**TO DO:**
This exercise calls for a copy of every line in the listing below that carries the word "Slotegrator".

INFORMATION SHOWN section start

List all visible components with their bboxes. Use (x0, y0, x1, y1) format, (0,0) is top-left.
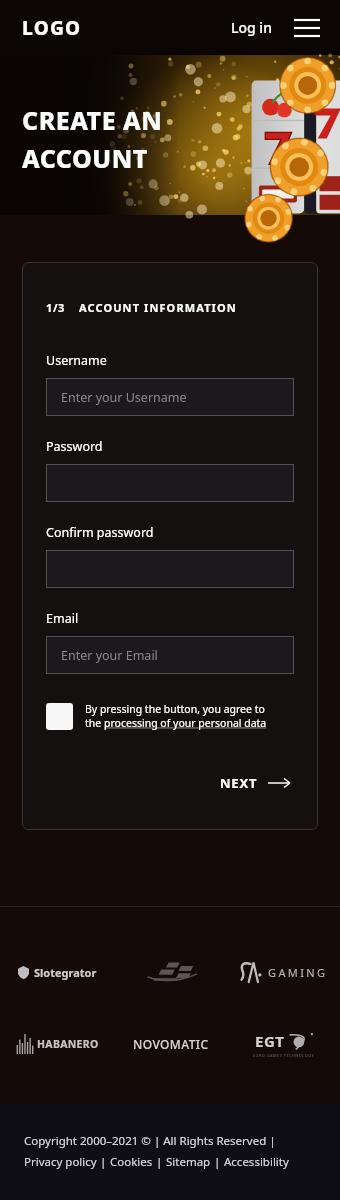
staticText: | (211, 1154, 224, 1170)
button[interactable]: Log in (227, 12, 276, 43)
staticText: NEXT (220, 774, 258, 792)
staticText: NOVOMATIC (133, 1036, 209, 1052)
button[interactable]: Menu (292, 16, 322, 40)
button[interactable]: LOGO (22, 15, 82, 41)
button[interactable]: Slotegrator (0, 949, 114, 995)
staticText: Email (46, 610, 79, 627)
button[interactable]: Enter your Username (46, 378, 294, 416)
staticText: EGT (255, 1031, 285, 1051)
staticText: Confirm password (46, 524, 154, 541)
button[interactable]: NEXT (216, 768, 294, 798)
other: Habanero (16, 1034, 99, 1054)
staticText: the (85, 716, 104, 730)
button[interactable]: Playtech (114, 949, 227, 995)
button[interactable]: Accessibility (224, 1154, 289, 1170)
staticText: | (97, 1154, 110, 1170)
other: Agree to terms (46, 703, 73, 730)
staticText: EURO GAMES TECHNOLOGY (253, 1053, 315, 1058)
button[interactable] (46, 464, 294, 502)
staticText: GAMING (268, 965, 328, 980)
button[interactable]: EGT (227, 1021, 340, 1067)
other: Playtech (140, 957, 202, 987)
staticText: Copyright 2000–2021 © | All Rights Reser… (24, 1133, 276, 1149)
staticText: By pressing the button, you agree to (85, 702, 265, 716)
other: EGT (253, 1031, 315, 1058)
button[interactable]: Cookies (110, 1154, 153, 1170)
staticText: 1/3 (46, 300, 65, 315)
button[interactable]: Agree to terms (46, 702, 294, 730)
button[interactable]: Enter your Email (46, 636, 294, 674)
button[interactable] (46, 550, 294, 588)
staticText: Password (46, 438, 103, 455)
button[interactable]: Sitemap (166, 1154, 211, 1170)
other: SA Gaming (239, 960, 328, 984)
button[interactable]: SA Gaming (227, 949, 340, 995)
staticText: Enter your Email (61, 647, 158, 664)
button[interactable]: Habanero (0, 1021, 114, 1067)
staticText: Enter your Username (61, 389, 187, 406)
staticText: ACCOUNT INFORMATION (79, 300, 237, 315)
other: Slotegrator (18, 965, 97, 980)
button[interactable]: processing of your personal data (104, 716, 267, 730)
staticText: Username (46, 352, 107, 369)
staticText: Slotegrator (34, 965, 97, 980)
button[interactable]: Privacy policy (24, 1154, 97, 1170)
staticText: CREATE AN (22, 103, 163, 137)
staticText: | (153, 1154, 166, 1170)
staticText: ACCOUNT (22, 141, 148, 175)
staticText: Log in (231, 18, 272, 37)
staticText: HABANERO (37, 1037, 99, 1051)
button[interactable]: Novomatic (114, 1021, 227, 1067)
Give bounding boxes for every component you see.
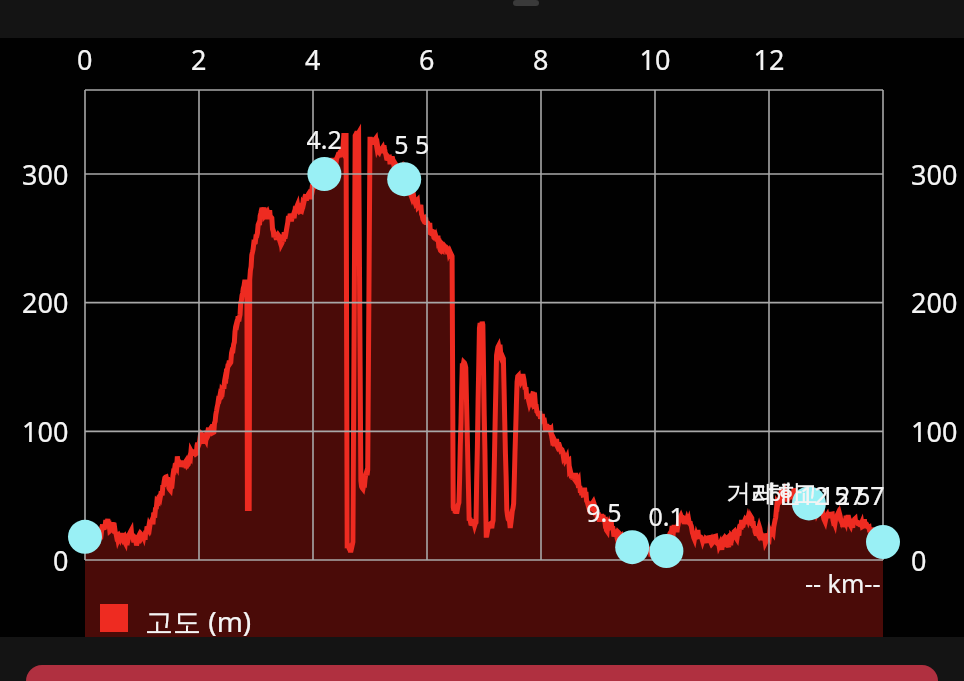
button[interactable]: Elevation profile chart (0, 0, 964, 681)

INFORMATION SHOWN section end

**SOLUTION TO THIS PROBLEM:**
button[interactable]: Slotegrator (0, 949, 114, 995)
other: Slotegrator (18, 965, 97, 980)
staticText: Slotegrator (34, 965, 97, 980)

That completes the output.